Why might the game be important? Partly because it follows the recent Lovecraft-faithful Call of Cthulhu (Cyanide Studios, 2018) and the general critical success of that game among fair-minded reviewers. Despite its imperfections, the initial sales success did wonders for Chaosium’s cash-flow, the company on whose famous RGP game it was closely based. Having two solid Lovecraftian games in a row, games that get a lot of things right in terms of aligning Lovecraft’s original vision with gaming fun, would be good. If might also lead to further glimmerings of understanding, among the masses, about who H.P. Lovecraft was.

But mainly The Sinking City promised to be important because the Ukrainian makers have a good track record, making detective-mystery-horror adventure games with Sherlock Holmes (apart from one, 2016’s Devil’s Daughter — which had a very weak storyline and crippling launch-day bugs). The Sinking City is the maker’s first Lovecraft game. From the E3 previews and trailers one can see that it’s big, polished, and from a team that really knows what they’re doing. Will it, therefore, be as enjoyable and accessible as nearly all of their Sherlockian outings?

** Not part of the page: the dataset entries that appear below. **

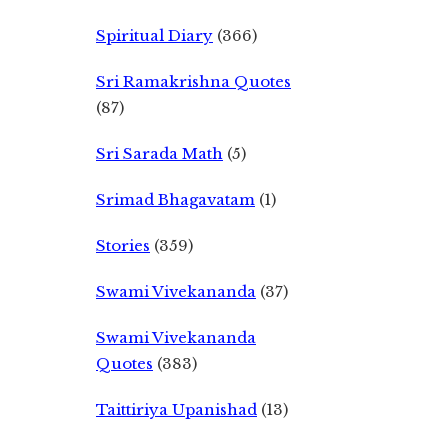
Spiritual Diary
(366)
Sri Ramakrishna Quotes
(87)
Sri Sarada Math
(5)
Srimad Bhagavatam
(1)
Stories
(359)
Swami Vivekananda
(37)
Swami Vivekananda
Quotes
(383)
Taittiriya Upanishad
(13)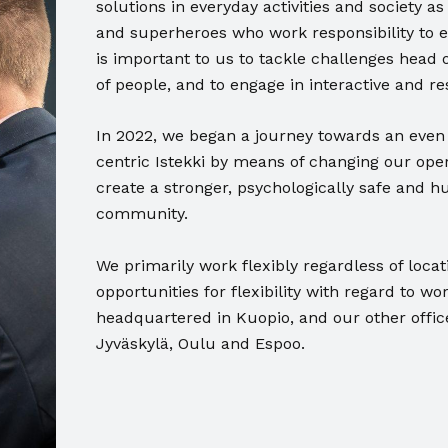
solutions in everyday activities and society 
and superheroes who work responsibility to 
is important to us to tackle challenges head o
of people, and to engage in interactive and re
In 2022, we began a journey towards an even
centric Istekki by means of changing our oper
create a stronger, psychologically safe and h
community.
We primarily work flexibly regardless of loca
opportunities for flexibility with regard to wo
headquartered in Kuopio, and our other offic
Jyväskylä, Oulu and Espoo.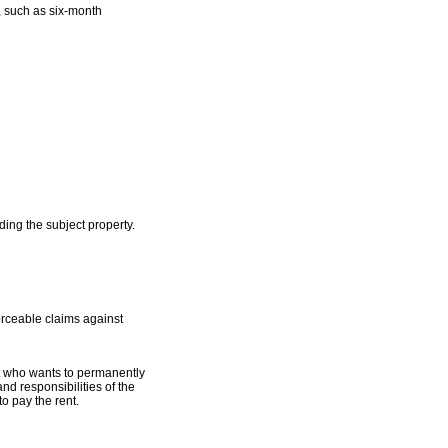
x, such as six-month
ing the subject property.
orceable claims against
nt who wants to permanently
nd responsibilities of the
to pay the rent.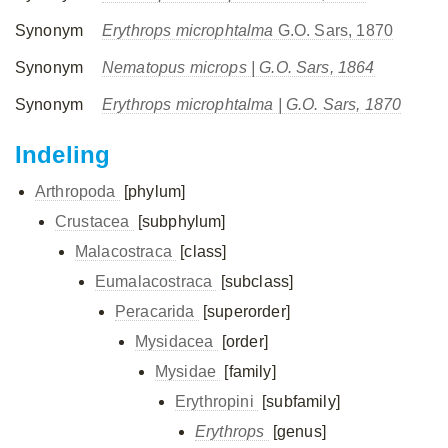
Synonym
Erythrops microphtalma
G.O. Sars, 1870
Synonym
Nematopus microps
| G.O. Sars, 1864
Synonym
Erythrops microphtalma
| G.O. Sars, 1870
Indeling
Arthropoda
[phylum]
Crustacea
[subphylum]
Malacostraca
[class]
Eumalacostraca
[subclass]
Peracarida
[superorder]
Mysidacea
[order]
Mysidae
[family]
Erythropini
[subfamily]
Erythrops
[genus]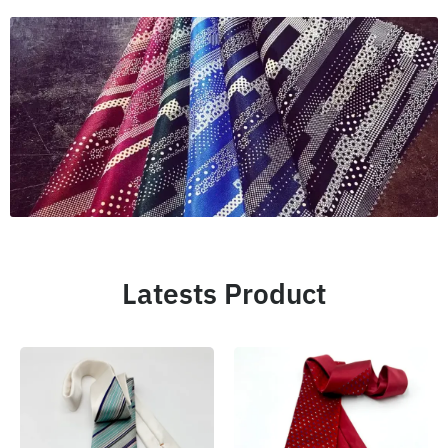
Latests Product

Picture: early concept art.

The setting is a 1920s coastal town of Oakmont (croak-monsters, geddit…) in New England, realised as a big ‘open world’ town… and if you’re a regular reader of this blog then I guess you kind of know the rest. It’s a good start that the makers have chosen such a historical setting. There’s also a Dark Corners-like ‘sanity meter’ in the game, another promising sign.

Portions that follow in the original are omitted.